November is National Family Caregiver month. Let's give the caregivers the shout out they deserve!
Dana Stewart was diagnosed with breast cancer in 2010 at the age of 32. She is the co-founder of a cancer survivorship organization called The Dragonfly Angel Society. She volunteers as an advocate and mentor, focusing on young adults surviving cancer. She enjoys writing about life as a cancer survivor, as well as connecting survivors to the resources, inspirations and stories that have helped her continue to live her best life, available at www.dragonflyangelsociety.com.

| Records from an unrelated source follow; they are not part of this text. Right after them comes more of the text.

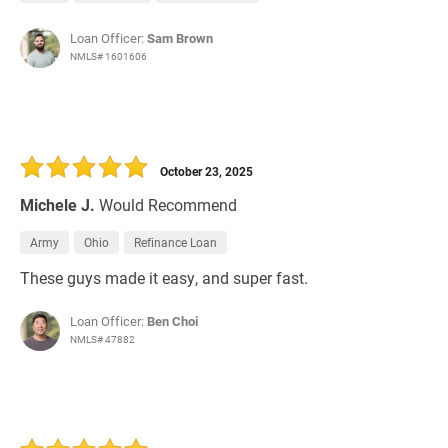
Loan Officer:
Sam Brown
NMLS# 1601606
October 23, 2025
Michele J.
Would Recommend
Army
Ohio
Refinance Loan
These guys made it easy, and super fast.
Loan Officer:
Ben Choi
NMLS# 47882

I didn't realize it, but November is National Family Caregivers Month. I saw the notification in my inbox today. I thought it was a perfect opportunity to give a shout out to those caregivers who have been there for us cancer survivors. They often get lost in the shuffle that is a cancer diagnosis.
Who are the caregivers? This confusing question is similar to another one people frequently ask, about when is the proper time to call someone a survivor. I am no expert by any means, so I don't know what the official answer is. I'll give you my responses and they are super simple: You are a cancer survivor when you decide you are one, and don't let anyone tell you otherwise. As for who are the caregivers? Well, I give the same broad answer: Caregivers are anyone you want them to be. They can be your husband, wife, girlfriend, boyfriend, friend or family member. They are the people that are there for you when you need them.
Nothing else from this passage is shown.